Remark: Note that I have deliberately used different variable names than Beni. One of the things that made this problem tricky for me was that I had to apply this lemma in several different ways, with different matrices playing the roles of $X$ and $Y$.

Proof: Thinking of $X$ and $Y$ as quadratic forms, it makes sense to restrict them to subspaces of $\mathbb{R}^n$. With this understanding, we have $\sum_{i=1}^k \alpha_i = \max_{V \in G(k,n)} \mathrm{Tr} X|_V$, where the max ranges over $k$-dimensional subspaces of $\mathbb{R}^n$. Moreover, the maximum is achieved precisely when $X \cdot V = V$, and the eigenvalues of $X|_V$ are $(\alpha_1, \ldots, \alpha_k)$. When all the $\alpha$'s are distinct, this can be expressed more easily by saying that $V$ is the span of the eigenvectors associated to the largest $k$ eigenvalues.

We want to show that $$\max_{V \in G(k,n)} \mathrm{Tr} X|_V + \max_{V \in G(k,n)} \mathrm{Tr} Y|_V \geq \max_{V \in G(k,n)} \mathrm{Tr} \left( X+Y \right)_V$$ or, equivalently, $$\max_{(V,W) \in G(k,n)^2} \mathrm{Tr} \left( X|_V + Y_W \right) \geq \max_{V \in G(k,n)} \mathrm{Tr} \left( X|_V +Y|_V \right)$$ But this is obvious, because the right hand maximum is over a larger set.

Moreover, if we have equality, then there is some $k$-plane $V$ with $XV=YV =V$ and where the eigenvalues of $X|_V$ and $Y|_V$ are $(\alpha_1, \ldots, \alpha_k)$ and $(\beta_1, \ldots, \beta_k)$. This is precisely the required claim about being block diagonal. $\square$

Let $A$ and $B$ be as in the problem.
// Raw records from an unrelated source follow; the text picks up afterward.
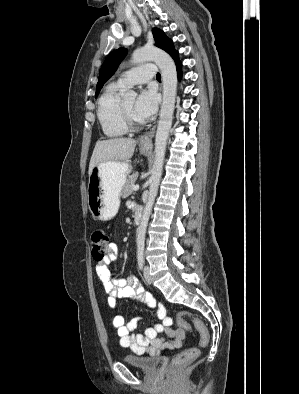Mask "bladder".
Returning <instances> with one entry per match:
<instances>
[{"label":"bladder","instance_id":"obj_1","mask_svg":"<svg viewBox=\"0 0 299 394\" xmlns=\"http://www.w3.org/2000/svg\"><path fill=\"white\" fill-rule=\"evenodd\" d=\"M123 361L143 372L150 373L155 371L160 365L161 359L156 356L125 355Z\"/></svg>","mask_w":299,"mask_h":394}]
</instances>
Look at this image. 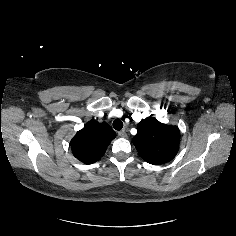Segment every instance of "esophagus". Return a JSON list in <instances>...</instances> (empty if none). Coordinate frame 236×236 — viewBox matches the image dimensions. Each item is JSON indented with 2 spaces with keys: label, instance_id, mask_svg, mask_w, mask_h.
I'll list each match as a JSON object with an SVG mask.
<instances>
[{
  "label": "esophagus",
  "instance_id": "1",
  "mask_svg": "<svg viewBox=\"0 0 236 236\" xmlns=\"http://www.w3.org/2000/svg\"><path fill=\"white\" fill-rule=\"evenodd\" d=\"M118 135H119L120 137H122V138L127 137V133H126L125 130L119 131V132H118Z\"/></svg>",
  "mask_w": 236,
  "mask_h": 236
}]
</instances>
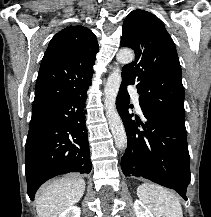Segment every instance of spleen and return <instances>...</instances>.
I'll return each mask as SVG.
<instances>
[{
  "label": "spleen",
  "instance_id": "spleen-1",
  "mask_svg": "<svg viewBox=\"0 0 211 217\" xmlns=\"http://www.w3.org/2000/svg\"><path fill=\"white\" fill-rule=\"evenodd\" d=\"M137 195L156 217H183L178 198L162 186L144 183Z\"/></svg>",
  "mask_w": 211,
  "mask_h": 217
}]
</instances>
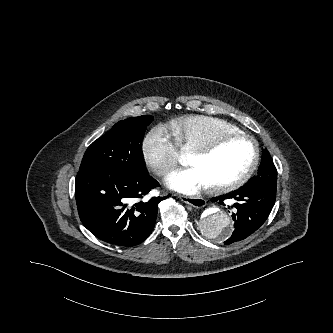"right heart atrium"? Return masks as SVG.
Instances as JSON below:
<instances>
[{"mask_svg":"<svg viewBox=\"0 0 333 333\" xmlns=\"http://www.w3.org/2000/svg\"><path fill=\"white\" fill-rule=\"evenodd\" d=\"M144 164L157 176L164 177L179 163V151L169 133L162 126L152 128L141 144Z\"/></svg>","mask_w":333,"mask_h":333,"instance_id":"right-heart-atrium-1","label":"right heart atrium"}]
</instances>
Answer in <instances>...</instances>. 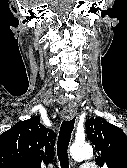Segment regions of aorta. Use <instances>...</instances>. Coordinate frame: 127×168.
<instances>
[{"mask_svg": "<svg viewBox=\"0 0 127 168\" xmlns=\"http://www.w3.org/2000/svg\"><path fill=\"white\" fill-rule=\"evenodd\" d=\"M71 156L77 161L90 159L93 155V149L89 143H76L71 147Z\"/></svg>", "mask_w": 127, "mask_h": 168, "instance_id": "762f6f07", "label": "aorta"}]
</instances>
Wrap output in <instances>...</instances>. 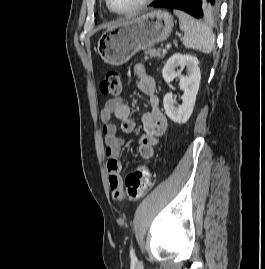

Let the eigenvalues of $A$ be $\lambda^{+}_1 \geq \cdots \geq \lambda^{+}_{p^{+}} > 0 =0=\cdots=0 > \lambda^{-}_{1} \geq \cdots \geq \lambda^{-}_{p_{-}}$. Define $\mu^{+}_i$, $\mu^{-}_i$, $q^{+}$ and $q^{-}$ similarly. Then, as Beni explains, we have $p^{+}+p^{-} + q^{+} + q^{-} \leq n$, and the eigenvalues of $X+Y$ are the concatenation of the $\lambda^{\pm}_i$'s, the $\mu^{\pm}_i$'s, and $n-p^{+}-p^{-} - q^{+} - q^{-}$ copies of $0$.

Apply the lemma with $k=p^{+}+q^{+}$, $X=A$ and $Y=B$. This shows that we can split into two smaller problems, one where all the $\lambda$'s and $\mu$'s are positive and another where they are all nonpositive. We will focus on the first block; the second block is similar.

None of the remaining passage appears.